There are laws that cover what information can be shared between a therapist and a stepparent, but here the law isn't the final judge. We are! So when a guy reported his son's therapist for sharing personal information with a stepparent, he started to wonder if he did the right thing. Here's his story...
My m36 son's (14) dog passed away recently. I signed him up with a therapist because his dog's death has literally left him unable to speak. He's been in therapy for 2 weeks now.
2 days ago, My son called crying saying his stepdad punished him by taking his bicycle and selling it for no reason. I was livid. I went to have a word with his stepdad and he told me that there WAS a reason and that is the fact that my son 'badmouthed' him to the therapist, and claimed that he treated the dog poorly.
I was floored at this. I had an argument with him an asked how the hell he knew and told him to prove that my son said all that. He showed me texts between him and my son's therapist. So basically...the therapist had been giving out private info about a bunch of stuff my son talked about in therapy.
I was even more floored. I went straight to that therapist and we had a huge argument. I told him I was going to report him after he defended himself saying the reason he gave my son's stepdad this info was because of concern as 'a parent'
I said that I don't give a sh*t what the justification was, and went on with my report. He tried to talk about how he felt for my son's stepdad and his concerns as a 'parent' so he didn't think he did anything wrong.
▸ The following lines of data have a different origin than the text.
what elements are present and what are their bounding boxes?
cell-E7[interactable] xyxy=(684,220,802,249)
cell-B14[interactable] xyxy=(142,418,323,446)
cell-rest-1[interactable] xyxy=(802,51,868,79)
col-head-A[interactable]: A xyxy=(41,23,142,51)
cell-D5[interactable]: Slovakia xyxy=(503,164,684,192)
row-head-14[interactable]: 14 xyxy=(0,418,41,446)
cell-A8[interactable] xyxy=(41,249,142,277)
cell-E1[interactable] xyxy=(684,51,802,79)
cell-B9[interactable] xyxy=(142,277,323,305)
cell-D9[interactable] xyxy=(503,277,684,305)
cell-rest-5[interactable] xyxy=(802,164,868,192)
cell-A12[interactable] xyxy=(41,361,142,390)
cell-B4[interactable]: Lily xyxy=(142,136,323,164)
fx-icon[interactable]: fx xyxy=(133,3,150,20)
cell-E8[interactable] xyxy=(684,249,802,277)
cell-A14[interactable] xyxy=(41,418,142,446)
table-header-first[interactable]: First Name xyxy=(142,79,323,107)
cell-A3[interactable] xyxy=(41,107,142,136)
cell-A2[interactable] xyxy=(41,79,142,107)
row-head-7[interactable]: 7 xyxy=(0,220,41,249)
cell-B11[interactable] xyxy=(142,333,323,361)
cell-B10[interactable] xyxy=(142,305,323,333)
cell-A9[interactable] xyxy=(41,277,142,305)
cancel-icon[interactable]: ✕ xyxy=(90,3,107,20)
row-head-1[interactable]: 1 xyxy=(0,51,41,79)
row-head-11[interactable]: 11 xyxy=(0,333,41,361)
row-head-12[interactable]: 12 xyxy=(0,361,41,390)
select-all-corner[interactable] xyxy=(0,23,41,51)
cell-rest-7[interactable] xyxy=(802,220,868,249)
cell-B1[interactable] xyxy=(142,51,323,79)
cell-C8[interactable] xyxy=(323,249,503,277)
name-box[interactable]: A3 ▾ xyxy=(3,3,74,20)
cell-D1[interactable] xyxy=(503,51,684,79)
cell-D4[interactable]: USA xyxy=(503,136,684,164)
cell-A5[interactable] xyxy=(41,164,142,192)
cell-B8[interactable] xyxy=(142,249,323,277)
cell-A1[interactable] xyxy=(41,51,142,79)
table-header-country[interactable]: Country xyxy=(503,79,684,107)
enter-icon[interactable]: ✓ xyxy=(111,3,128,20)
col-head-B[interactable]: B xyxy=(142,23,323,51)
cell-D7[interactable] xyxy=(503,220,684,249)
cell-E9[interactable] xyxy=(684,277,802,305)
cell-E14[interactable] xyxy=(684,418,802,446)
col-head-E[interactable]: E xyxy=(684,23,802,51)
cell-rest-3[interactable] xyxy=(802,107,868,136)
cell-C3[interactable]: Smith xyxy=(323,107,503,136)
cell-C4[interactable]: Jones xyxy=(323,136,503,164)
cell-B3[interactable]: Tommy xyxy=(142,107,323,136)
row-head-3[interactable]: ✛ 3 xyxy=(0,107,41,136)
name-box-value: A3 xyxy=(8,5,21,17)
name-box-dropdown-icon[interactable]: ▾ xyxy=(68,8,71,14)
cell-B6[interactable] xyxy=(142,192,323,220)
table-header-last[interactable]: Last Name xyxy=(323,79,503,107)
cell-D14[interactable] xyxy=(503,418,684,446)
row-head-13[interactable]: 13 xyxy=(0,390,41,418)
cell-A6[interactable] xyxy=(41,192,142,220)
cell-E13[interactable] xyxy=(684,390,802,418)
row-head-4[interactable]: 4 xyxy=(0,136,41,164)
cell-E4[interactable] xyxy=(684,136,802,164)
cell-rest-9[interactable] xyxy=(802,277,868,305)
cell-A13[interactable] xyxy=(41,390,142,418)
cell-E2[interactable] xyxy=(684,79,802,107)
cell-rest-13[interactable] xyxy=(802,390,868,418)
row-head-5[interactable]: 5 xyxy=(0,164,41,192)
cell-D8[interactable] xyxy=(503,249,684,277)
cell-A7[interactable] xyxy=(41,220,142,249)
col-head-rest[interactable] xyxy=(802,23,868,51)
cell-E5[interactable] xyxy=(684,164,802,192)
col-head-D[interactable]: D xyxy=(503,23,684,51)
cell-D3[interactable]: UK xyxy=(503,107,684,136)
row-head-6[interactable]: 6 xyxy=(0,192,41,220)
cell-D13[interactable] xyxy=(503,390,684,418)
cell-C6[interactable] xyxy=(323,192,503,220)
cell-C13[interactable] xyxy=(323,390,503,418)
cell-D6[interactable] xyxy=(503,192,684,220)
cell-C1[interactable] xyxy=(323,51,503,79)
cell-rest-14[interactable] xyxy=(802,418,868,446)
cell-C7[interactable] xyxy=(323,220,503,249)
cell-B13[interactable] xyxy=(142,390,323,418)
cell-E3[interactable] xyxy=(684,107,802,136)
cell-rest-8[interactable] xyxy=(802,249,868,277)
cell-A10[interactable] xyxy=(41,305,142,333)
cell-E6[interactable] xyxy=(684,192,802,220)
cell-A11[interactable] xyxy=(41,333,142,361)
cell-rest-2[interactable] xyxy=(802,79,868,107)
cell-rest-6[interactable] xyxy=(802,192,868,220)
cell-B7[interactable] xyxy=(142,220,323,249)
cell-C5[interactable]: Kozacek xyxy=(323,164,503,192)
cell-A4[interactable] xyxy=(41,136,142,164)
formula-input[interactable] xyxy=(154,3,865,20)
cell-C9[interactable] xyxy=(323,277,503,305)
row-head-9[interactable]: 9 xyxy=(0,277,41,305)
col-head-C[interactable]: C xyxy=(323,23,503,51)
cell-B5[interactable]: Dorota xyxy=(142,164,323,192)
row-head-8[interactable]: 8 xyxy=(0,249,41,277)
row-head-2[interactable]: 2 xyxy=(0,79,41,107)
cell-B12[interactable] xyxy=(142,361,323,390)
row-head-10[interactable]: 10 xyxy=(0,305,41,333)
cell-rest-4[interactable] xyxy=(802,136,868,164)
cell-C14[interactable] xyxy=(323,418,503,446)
My son's mom called after she found out about the report and she she blew up at me on the phone calling me a controlling a**hole for what I did. I ignored her calls after that but my own wife thought I made a hasty decision and that the real problem was with my son's stepdad not the therapist. Was I in the wrong for reporting him?
Here's what people said, including some experts:
Hey. I'm a therapist. What this therapist did was against the law. Your son was not in danger of hurting himself or someone else. There was nothing helpful that could have come of the therapist telling step dad this info. NTA.
Also a therapist: is there a release of information to share with step dad? If not, that’s a violation in itself. Just because he is married to his mother, it does not make him a legal guardian.
Bio dad still has his rights so kiddo was not adopted etc. OP, if you want to post the state and their credential I will personally give you the information for the licensing board associated with them to file a complaint.
OP did the right thing. Report this a**hole 'therapist.' I feel bad for the kid because out of the four immediate parental figures in his life, three of them are irrefutable a**holes. NTA.
NTA. There's a reason those conversations are private. Not even the parents should know what is talked about. Your poor son is going to have a very difficult time trusting someone else.
NTA. If you live in the US, therapists are not allowed to discuss what happens in therapy unless the child is in danger. The therapist violated your son's rights. Pursue this to the end.